I guess it's not hard to put a little matter of criminal conduct behind a big health care corporation and its leaders when the only downside of pleading guilty is a fine paid seven years after the criminal conduct occurred.  Moreover, that fine that will come out of the company treasury, and its impact will thus be spread among stock-holders, employees, and customers, not targeted at those who performed, directed or approved the acts that lead to the guilty plea.

Although the Bloomberg report was more detailed than others I found, none mentioned that the information that was concealed back in the day was about the failure of an expensive device that was supposed to be life-saving, and whose failure might doom some of its recipients to an early death.  Anyone reading these late 2009 articles would get a sense that Guidant personnel were guilty of some technical reporting violations, not of withholding information that supposed life-saving treatments might be useless.

As in the case of many other cases that resulted in legal settlements or guilty pleas, the company involved only needs to pay a fine, and no individual who performed, directed or approved unethical or illegal acts will suffer any negative consequences.  I submit once again that such fines are viewed merely as costs of doing business by the affected companies, and do not deter future bad behavior.

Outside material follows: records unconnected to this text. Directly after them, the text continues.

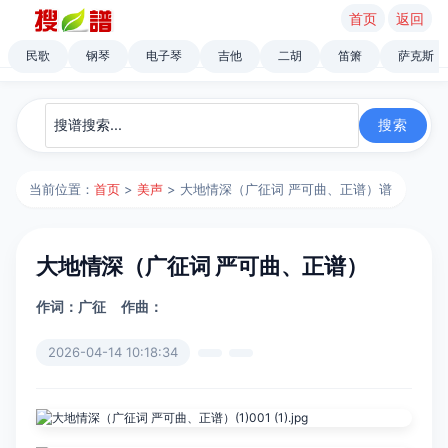
首页
返回
民歌
钢琴
电子琴
吉他
二胡
笛箫
萨克斯
当前位置：
首页
>
美声
> 大地情深（广征词 严可曲、正谱）谱
大地情深（广征词 严可曲、正谱）
作词：广征
作曲：
2026-04-14 10:18:34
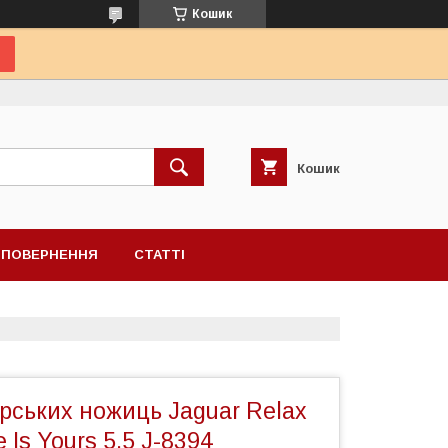
Кошик
Кошик
А ПОВЕРНЕННЯ
СТАТТІ
рських ножиць Jaguar Relax
 Is Yours 5.5 J-8394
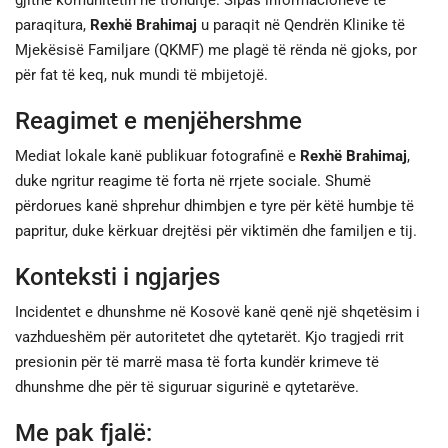
paraqitura,
Rexhë Brahimaj
u paraqit në Qendrën Klinike të
Mjekësisë Familjare (QKMF) me plagë të rënda në gjoks, por
për fat të keq, nuk mundi të mbijetojë.
Reagimet e menjëhershme
Mediat lokale kanë publikuar fotografinë e
Rexhë Brahimaj
,
duke ngritur reagime të forta në rrjete sociale. Shumë
përdorues kanë shprehur dhimbjen e tyre për këtë humbje të
papritur, duke kërkuar drejtësi për viktimën dhe familjen e tij.
Konteksti i ngjarjes
Incidentet e dhunshme në Kosovë kanë qenë një shqetësim i
vazhdueshëm për autoritetet dhe qytetarët. Kjo tragjedi rrit
presionin për të marrë masa të forta kundër krimeve të
dhunshme dhe për të siguruar sigurinë e qytetarëve.
Me pak fjalë:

In this vein, note that in 2005, Boston Scientific agreed to a $74 million settlement of charges that it knowingly sold a defective coronary artery stent system (see post here), which did not deter the company from merging with Guidant. 

This case also demonstrates how the anechoic effect continues.  Bad behavior by large health care organizations still gets little notice, and when it is noticed, its real clinical and human effects are discounted. 

Real health care reform would address how leaders of health care organizations can continue to act with impunity even when their actions can lead to sickness, disability, and death.